[浅草ゆかりの長唄 INDEX]

廓丹前 安政四年、二世杵屋勝三郎作曲。
花柳の踊りの会のために作られた曲で、吉原廓の起源を述べ、四季の当時の廓行事を描いた江戸遊郭史の様子を伝える華やかで明るい総踊り風の曲。

[解 説]

 安政四年(1857)五月、花柳の踊りの会のために作られた曲で、作曲者は二世杵屋勝三郎。至極華やかで明るい曲である。

 題名の丹前というのは、六法男伊達と言われた旗本奴・町奴などが、世を憚らず町中を押し歩いていた万治・寛文(1660年前後)の頃、神田鎌倉河岸の松平丹後守の上屋敷の前に、美しく飾りたてた町風呂が夥しくあって、風呂女の名で遊女を置いたので、それを丹前風呂と言い、そこへ通う派手な風俗の男達を丹前と言った、ということが『昔々物語』にあり、更に古く西鶴の『好色一代男』にも見える。旗本奴には水野十郎左衛門の白柄組などがあった。

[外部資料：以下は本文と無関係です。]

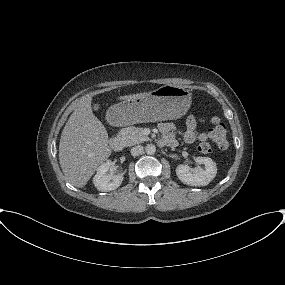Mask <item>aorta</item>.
Masks as SVG:
<instances>
[{"label":"aorta","mask_w":285,"mask_h":285,"mask_svg":"<svg viewBox=\"0 0 285 285\" xmlns=\"http://www.w3.org/2000/svg\"><path fill=\"white\" fill-rule=\"evenodd\" d=\"M145 151L149 155H153L156 152V147L153 144H147L145 147Z\"/></svg>","instance_id":"obj_1"}]
</instances>
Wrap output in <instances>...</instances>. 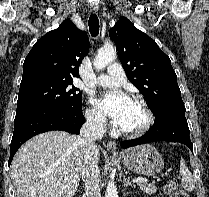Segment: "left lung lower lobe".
<instances>
[{
    "label": "left lung lower lobe",
    "mask_w": 209,
    "mask_h": 197,
    "mask_svg": "<svg viewBox=\"0 0 209 197\" xmlns=\"http://www.w3.org/2000/svg\"><path fill=\"white\" fill-rule=\"evenodd\" d=\"M185 111V106H172L159 110L154 114V125L144 136L123 141L120 143L121 147L125 149L153 141H170L183 143L193 152Z\"/></svg>",
    "instance_id": "1"
}]
</instances>
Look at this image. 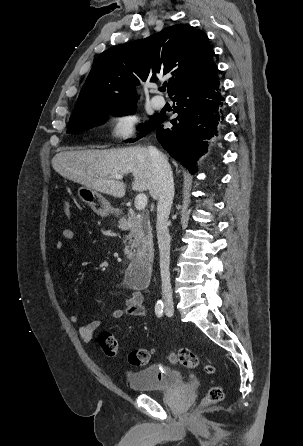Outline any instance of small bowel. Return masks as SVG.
<instances>
[{"instance_id":"1","label":"small bowel","mask_w":303,"mask_h":446,"mask_svg":"<svg viewBox=\"0 0 303 446\" xmlns=\"http://www.w3.org/2000/svg\"><path fill=\"white\" fill-rule=\"evenodd\" d=\"M75 237V232L71 228H65L62 231V240L55 243L54 247L56 250L60 251L64 248V241H70ZM126 286L131 289L130 296L126 299L124 306L116 308L112 312V319L117 320L125 316H147V311L143 304V295L139 289L134 288L128 283ZM64 303L67 299L64 297L62 299ZM69 321L72 324L77 325V330L81 339L85 342H90L95 334V332L101 327L103 322L101 320L93 319L88 321H81L77 314H71L69 316Z\"/></svg>"}]
</instances>
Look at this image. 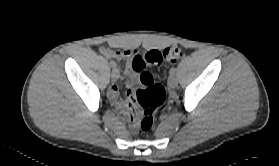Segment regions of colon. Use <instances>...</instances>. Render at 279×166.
I'll return each mask as SVG.
<instances>
[{"instance_id": "5ec220e1", "label": "colon", "mask_w": 279, "mask_h": 166, "mask_svg": "<svg viewBox=\"0 0 279 166\" xmlns=\"http://www.w3.org/2000/svg\"><path fill=\"white\" fill-rule=\"evenodd\" d=\"M182 56L183 52L180 47L169 46L162 51L150 50L134 57L132 69L139 74V80L142 85V88L135 93L137 95L135 102L142 109V116L139 122V127L142 131L147 132L153 127L156 112L166 100L164 87L154 82L152 75L146 70L147 67L158 64L163 60L174 63L181 59Z\"/></svg>"}]
</instances>
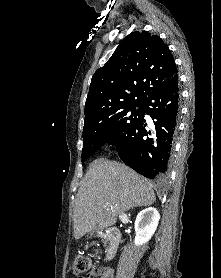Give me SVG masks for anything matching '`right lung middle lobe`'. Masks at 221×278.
Segmentation results:
<instances>
[{
	"label": "right lung middle lobe",
	"mask_w": 221,
	"mask_h": 278,
	"mask_svg": "<svg viewBox=\"0 0 221 278\" xmlns=\"http://www.w3.org/2000/svg\"><path fill=\"white\" fill-rule=\"evenodd\" d=\"M143 103L125 106L118 111L96 120L84 122L82 164L107 142L117 144L143 118Z\"/></svg>",
	"instance_id": "obj_1"
}]
</instances>
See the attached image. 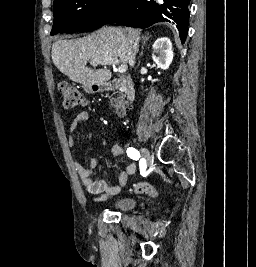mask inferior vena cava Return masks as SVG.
<instances>
[{
	"label": "inferior vena cava",
	"instance_id": "602c4592",
	"mask_svg": "<svg viewBox=\"0 0 256 267\" xmlns=\"http://www.w3.org/2000/svg\"><path fill=\"white\" fill-rule=\"evenodd\" d=\"M133 50H134V56H135V54H137L138 52V44H134Z\"/></svg>",
	"mask_w": 256,
	"mask_h": 267
}]
</instances>
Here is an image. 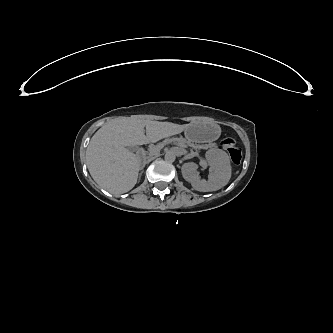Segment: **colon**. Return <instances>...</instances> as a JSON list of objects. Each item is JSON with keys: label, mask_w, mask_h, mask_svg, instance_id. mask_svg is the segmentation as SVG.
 <instances>
[{"label": "colon", "mask_w": 333, "mask_h": 333, "mask_svg": "<svg viewBox=\"0 0 333 333\" xmlns=\"http://www.w3.org/2000/svg\"><path fill=\"white\" fill-rule=\"evenodd\" d=\"M222 145L229 153L231 161L235 165H239L242 161V153L238 147L237 141L234 138L228 137L222 140Z\"/></svg>", "instance_id": "obj_1"}]
</instances>
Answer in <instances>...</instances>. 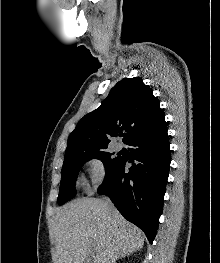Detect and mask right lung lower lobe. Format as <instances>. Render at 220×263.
Returning a JSON list of instances; mask_svg holds the SVG:
<instances>
[{"mask_svg": "<svg viewBox=\"0 0 220 263\" xmlns=\"http://www.w3.org/2000/svg\"><path fill=\"white\" fill-rule=\"evenodd\" d=\"M132 167L119 160L106 173L98 193L106 194L123 217L141 228L153 242L167 184L171 154L167 130L159 135H140L129 143Z\"/></svg>", "mask_w": 220, "mask_h": 263, "instance_id": "right-lung-lower-lobe-1", "label": "right lung lower lobe"}]
</instances>
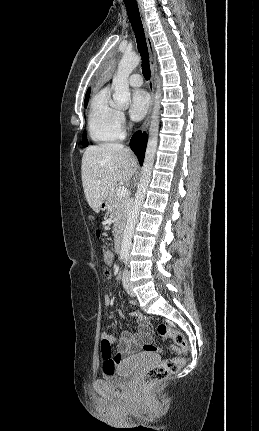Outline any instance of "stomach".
<instances>
[{
  "label": "stomach",
  "instance_id": "1",
  "mask_svg": "<svg viewBox=\"0 0 259 431\" xmlns=\"http://www.w3.org/2000/svg\"><path fill=\"white\" fill-rule=\"evenodd\" d=\"M107 208H108V198L105 199L100 205L101 210H106Z\"/></svg>",
  "mask_w": 259,
  "mask_h": 431
}]
</instances>
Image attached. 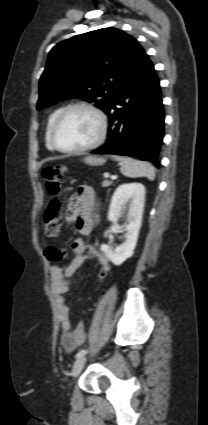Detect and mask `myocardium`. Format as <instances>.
<instances>
[{"label": "myocardium", "mask_w": 208, "mask_h": 425, "mask_svg": "<svg viewBox=\"0 0 208 425\" xmlns=\"http://www.w3.org/2000/svg\"><path fill=\"white\" fill-rule=\"evenodd\" d=\"M76 109H81V110H86L88 112H91L98 120L99 132H98L96 139L93 142H91V143H89V144H87L83 147L73 148V149L63 148V147L59 146L58 143L56 142V138H55L56 130H57L61 120L64 118V116L67 113H69L70 111L76 110ZM107 129H108L107 118H106L105 114L98 107H96V106H94L90 103H86V102H76V103H72V104L65 106L56 115V117H55V119H54V121L51 125V128H50V143H51V146L59 152L67 153V154H81V153H85L87 151H90V150L98 147L99 145H101L106 138Z\"/></svg>", "instance_id": "myocardium-1"}]
</instances>
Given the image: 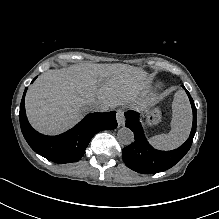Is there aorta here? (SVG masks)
<instances>
[{
  "label": "aorta",
  "mask_w": 219,
  "mask_h": 219,
  "mask_svg": "<svg viewBox=\"0 0 219 219\" xmlns=\"http://www.w3.org/2000/svg\"><path fill=\"white\" fill-rule=\"evenodd\" d=\"M117 139L123 145H130L134 141V133L127 127H122L117 132Z\"/></svg>",
  "instance_id": "obj_1"
}]
</instances>
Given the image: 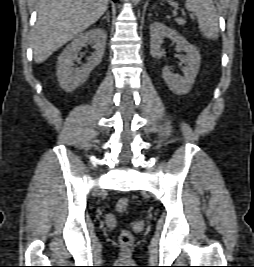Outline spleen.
<instances>
[{"label": "spleen", "mask_w": 254, "mask_h": 267, "mask_svg": "<svg viewBox=\"0 0 254 267\" xmlns=\"http://www.w3.org/2000/svg\"><path fill=\"white\" fill-rule=\"evenodd\" d=\"M185 7L197 16L199 29L204 37L218 38V14L212 0H186Z\"/></svg>", "instance_id": "1"}]
</instances>
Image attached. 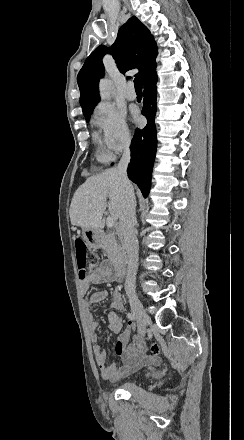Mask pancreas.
<instances>
[{
	"label": "pancreas",
	"mask_w": 244,
	"mask_h": 440,
	"mask_svg": "<svg viewBox=\"0 0 244 440\" xmlns=\"http://www.w3.org/2000/svg\"><path fill=\"white\" fill-rule=\"evenodd\" d=\"M102 244L101 248L104 254H107L112 264H118L121 260V250L122 246L119 244V234L118 232H113V234H104L101 232Z\"/></svg>",
	"instance_id": "1"
}]
</instances>
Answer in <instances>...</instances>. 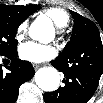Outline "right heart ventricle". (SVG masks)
<instances>
[{"label": "right heart ventricle", "mask_w": 103, "mask_h": 103, "mask_svg": "<svg viewBox=\"0 0 103 103\" xmlns=\"http://www.w3.org/2000/svg\"><path fill=\"white\" fill-rule=\"evenodd\" d=\"M45 13L53 20V22L59 28H64L69 22L68 14L60 8L57 7L49 8L45 11Z\"/></svg>", "instance_id": "1"}]
</instances>
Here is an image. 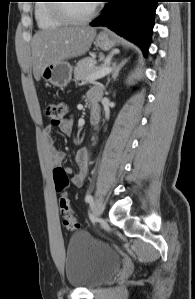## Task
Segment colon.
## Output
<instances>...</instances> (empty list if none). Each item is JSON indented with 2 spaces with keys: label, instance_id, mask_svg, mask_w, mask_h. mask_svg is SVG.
Masks as SVG:
<instances>
[{
  "label": "colon",
  "instance_id": "colon-1",
  "mask_svg": "<svg viewBox=\"0 0 195 299\" xmlns=\"http://www.w3.org/2000/svg\"><path fill=\"white\" fill-rule=\"evenodd\" d=\"M44 111L51 124L57 126L63 121L67 113V105L62 101L50 102L46 104ZM53 179L55 190L58 194H60L59 209L64 217L63 224L67 230H78L80 228V223L73 215L69 199L65 195V189L69 184V179L66 171L62 167L56 166L53 169Z\"/></svg>",
  "mask_w": 195,
  "mask_h": 299
}]
</instances>
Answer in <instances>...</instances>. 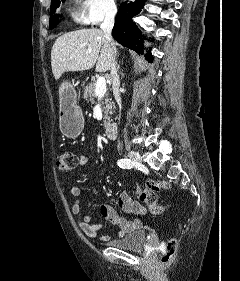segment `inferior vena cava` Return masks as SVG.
Returning a JSON list of instances; mask_svg holds the SVG:
<instances>
[{
	"mask_svg": "<svg viewBox=\"0 0 240 281\" xmlns=\"http://www.w3.org/2000/svg\"><path fill=\"white\" fill-rule=\"evenodd\" d=\"M117 13V8L116 6H110L107 11H106V15L104 18L103 23L101 24V29L105 35V38L107 39V41L109 42V44L111 45V50H110V58H111V66H110V73H111V79H112V89H113V95L115 97V100L117 101V103H120L121 98H120V80H119V75L117 72V63L115 60V55H116V49L114 47V42L112 39V29L114 26V19H115V15Z\"/></svg>",
	"mask_w": 240,
	"mask_h": 281,
	"instance_id": "602c4592",
	"label": "inferior vena cava"
}]
</instances>
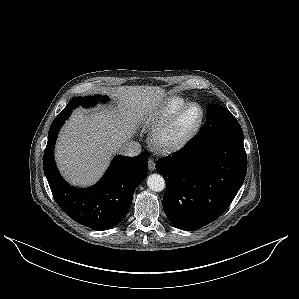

 六方(六法)というのは御法(五法)を越えた存在だからとか、天地東西南北に蟠って闊歩するからだとか言われる。そして歌舞伎などに取り入れられた六方振りとは、あたりを憚らぬ歩き方を言うのである。

 本曲は六方者たちが活躍した時代の風俗から、「そもそも廓の始まりは・・・」で、庄司甚右衛門が元和三年(1617)幕府から許されて開いた新吉原の風俗描写となり、その後日本堤を通う伊達者たちが唄ったという土手節も出てくる。「かかる山谷の・・・」から「お笑いやるな名の立つに・・・」までが土手節の歌詞であるが、古い曲調を伝えているとは思われない。続いて新吉原の年中行事、八朔の白無垢、吉原俄等の俤を伝え、霜月の秋葉祭りから大晦日の太神楽の描写で終わる。全体として、江戸遊郭史の面目を伝える華やかな総踊り風の曲である。